Required action
Using the data below, return every line that holds the word "host".

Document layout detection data
───

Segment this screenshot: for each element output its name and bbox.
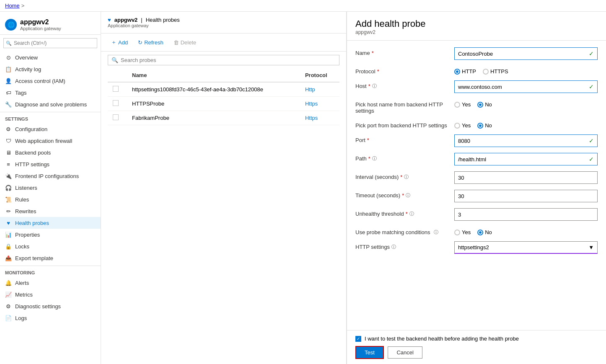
pick-host-yes-radio[interactable] [454, 102, 460, 108]
pick-port-yes-option[interactable]: Yes [454, 122, 471, 129]
sidebar-item-overview[interactable]: ⊙ Overview [0, 52, 101, 63]
sidebar-item-diagnose[interactable]: 🔧 Diagnose and solve problems [0, 98, 101, 110]
sidebar-item-diagnostic-settings[interactable]: ⚙ Diagnostic settings [0, 300, 101, 312]
health-probes-icon: ♥ [5, 219, 12, 226]
list-area: 🔍 Name Protocol httpsettings1008fd37c-46… [101, 52, 346, 364]
add-button[interactable]: ＋ Add [108, 37, 131, 48]
protocol-https-radio[interactable] [483, 69, 489, 75]
row-checkbox[interactable] [113, 86, 119, 92]
host-checkmark-icon: ✓ [589, 83, 594, 90]
sidebar-item-listeners[interactable]: 🎧 Listeners [0, 182, 101, 194]
pick-port-yes-radio[interactable] [454, 123, 460, 129]
http-settings-dropdown-icon[interactable]: ▼ [588, 244, 594, 250]
sidebar-item-backend-pools[interactable]: 🖥 Backend pools [0, 147, 101, 158]
sidebar-item-label: Rules [15, 196, 29, 203]
delete-button[interactable]: 🗑 Delete [170, 38, 200, 47]
frontend-ip-icon: 🔌 [5, 173, 12, 179]
host-control: ✓ [454, 80, 598, 93]
breadcrumb-home[interactable]: Home [5, 3, 20, 9]
sidebar-item-rules[interactable]: 📜 Rules [0, 194, 101, 205]
sidebar-item-http-settings[interactable]: ≡ HTTP settings [0, 158, 101, 170]
pick-host-yes-option[interactable]: Yes [454, 101, 471, 108]
unhealthy-row: Unhealthy threshold * ⓘ [355, 208, 598, 221]
row-checkbox-cell[interactable] [108, 82, 127, 97]
probe-matching-yes-radio[interactable] [454, 230, 460, 235]
row-checkbox-cell[interactable] [108, 97, 127, 111]
row-checkbox-cell[interactable] [108, 111, 127, 125]
sidebar-item-rewrites[interactable]: ✏ Rewrites [0, 205, 101, 217]
name-input[interactable] [458, 51, 589, 57]
waf-icon: 🛡 [5, 137, 12, 144]
table-row[interactable]: FabrikamProbe Https [108, 111, 339, 125]
pick-port-no-option[interactable]: No [477, 122, 492, 129]
pick-host-no-option[interactable]: No [477, 101, 492, 108]
list-search-input[interactable] [121, 57, 336, 63]
pick-port-no-radio[interactable] [477, 123, 483, 129]
host-input[interactable] [458, 84, 589, 90]
sidebar-item-properties[interactable]: 📊 Properties [0, 229, 101, 240]
footer-buttons: Test Cancel [355, 346, 598, 359]
rewrites-icon: ✏ [5, 208, 12, 214]
page-title-icon: ♥ [108, 17, 111, 23]
sidebar-header: 🌐 appgwv2 Application gateway [0, 12, 101, 35]
probe-matching-info-icon: ⓘ [434, 229, 438, 235]
configuration-icon: ⚙ [5, 126, 12, 132]
sidebar-item-tags[interactable]: 🏷 Tags [0, 87, 101, 98]
timeout-input[interactable] [458, 193, 594, 199]
sidebar-item-configuration[interactable]: ⚙ Configuration [0, 123, 101, 135]
probe-matching-no-option[interactable]: No [477, 229, 492, 235]
sidebar-item-locks[interactable]: 🔒 Locks [0, 240, 101, 252]
sidebar-item-frontend-ip[interactable]: 🔌 Frontend IP configurations [0, 170, 101, 182]
test-backend-checkbox[interactable]: ✓ [355, 336, 361, 342]
sidebar-item-export-template[interactable]: 📤 Export template [0, 252, 101, 264]
sidebar-item-logs[interactable]: 📄 Logs [0, 312, 101, 324]
interval-input[interactable] [458, 175, 594, 181]
table-row[interactable]: HTTPSProbe Https [108, 97, 339, 111]
unhealthy-input[interactable] [458, 212, 594, 218]
row-checkbox[interactable] [113, 100, 119, 106]
col-name[interactable]: Name [127, 69, 300, 82]
protocol-https-option[interactable]: HTTPS [483, 68, 508, 75]
sidebar-item-alerts[interactable]: 🔔 Alerts [0, 277, 101, 289]
activity-log-icon: 📋 [5, 66, 12, 72]
resource-subtitle-main: Application gateway [108, 23, 339, 28]
probe-matching-row: Use probe matching conditions ⓘ Yes No [355, 227, 598, 235]
timeout-control [454, 190, 598, 202]
protocol-required: * [377, 68, 379, 75]
sidebar-search-input[interactable] [3, 38, 97, 48]
probes-table: Name Protocol httpsettings1008fd37c-46c5… [108, 69, 339, 125]
test-button[interactable]: Test [355, 346, 384, 359]
page-title: ♥ appgwv2 | Health probes [108, 17, 339, 23]
sidebar-item-health-probes[interactable]: ♥ Health probes [0, 217, 101, 229]
row-name-cell: httpsettings1008fd37c-46c5-43ef-ae4a-3db… [127, 82, 300, 97]
resource-icon: 🌐 [5, 19, 17, 31]
sidebar-item-access-control[interactable]: 👤 Access control (IAM) [0, 75, 101, 87]
probe-matching-control: Yes No [454, 227, 598, 235]
probe-matching-no-radio[interactable] [477, 230, 483, 235]
path-required: * [368, 155, 370, 162]
sidebar-item-waf[interactable]: 🛡 Web application firewall [0, 135, 101, 147]
tags-icon: 🏷 [5, 89, 12, 96]
protocol-http-radio[interactable] [454, 69, 460, 75]
sidebar-item-metrics[interactable]: 📈 Metrics [0, 289, 101, 300]
protocol-control: HTTP HTTPS [454, 66, 598, 75]
protocol-http-option[interactable]: HTTP [454, 68, 476, 75]
probe-matching-yes-option[interactable]: Yes [454, 229, 471, 235]
interval-info-icon: ⓘ [404, 174, 409, 180]
sidebar-item-label: Properties [15, 232, 40, 238]
resource-subtitle: Application gateway [20, 26, 61, 31]
cancel-button[interactable]: Cancel [388, 346, 422, 359]
path-input[interactable] [458, 156, 589, 163]
refresh-label: Refresh [144, 39, 163, 46]
resource-info: appgwv2 Application gateway [20, 18, 61, 31]
sidebar-item-label: Overview [15, 54, 38, 61]
sidebar-item-label: Access control (IAM) [15, 78, 65, 84]
table-row[interactable]: httpsettings1008fd37c-46c5-43ef-ae4a-3db… [108, 82, 339, 97]
pick-host-no-radio[interactable] [477, 102, 483, 108]
sidebar-item-activity-log[interactable]: 📋 Activity log [0, 63, 101, 75]
col-protocol[interactable]: Protocol [300, 69, 339, 82]
port-input[interactable] [458, 138, 589, 144]
refresh-button[interactable]: ↻ Refresh [135, 38, 167, 47]
breadcrumb-separator: > [21, 3, 25, 9]
row-checkbox[interactable] [113, 114, 119, 120]
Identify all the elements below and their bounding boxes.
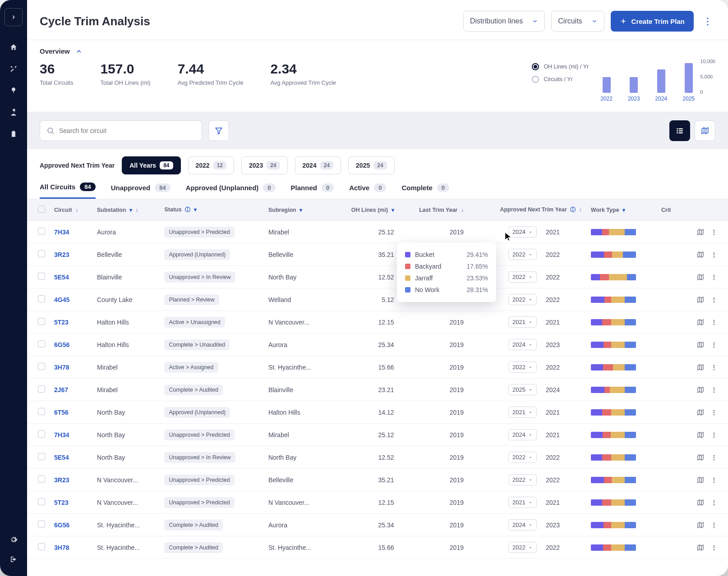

───

Reply to the exercise
pick-host-yes-radio[interactable] [454, 102, 460, 108]
host-checkmark-icon: ✓ [589, 83, 594, 90]
host-control: ✓ [454, 80, 598, 93]
pick-host-yes-option[interactable]: Yes [454, 101, 471, 108]
pick-host-no-option[interactable]: No [477, 101, 492, 108]
host-input[interactable] [458, 84, 589, 90]
pick-host-no-radio[interactable] [477, 102, 483, 108]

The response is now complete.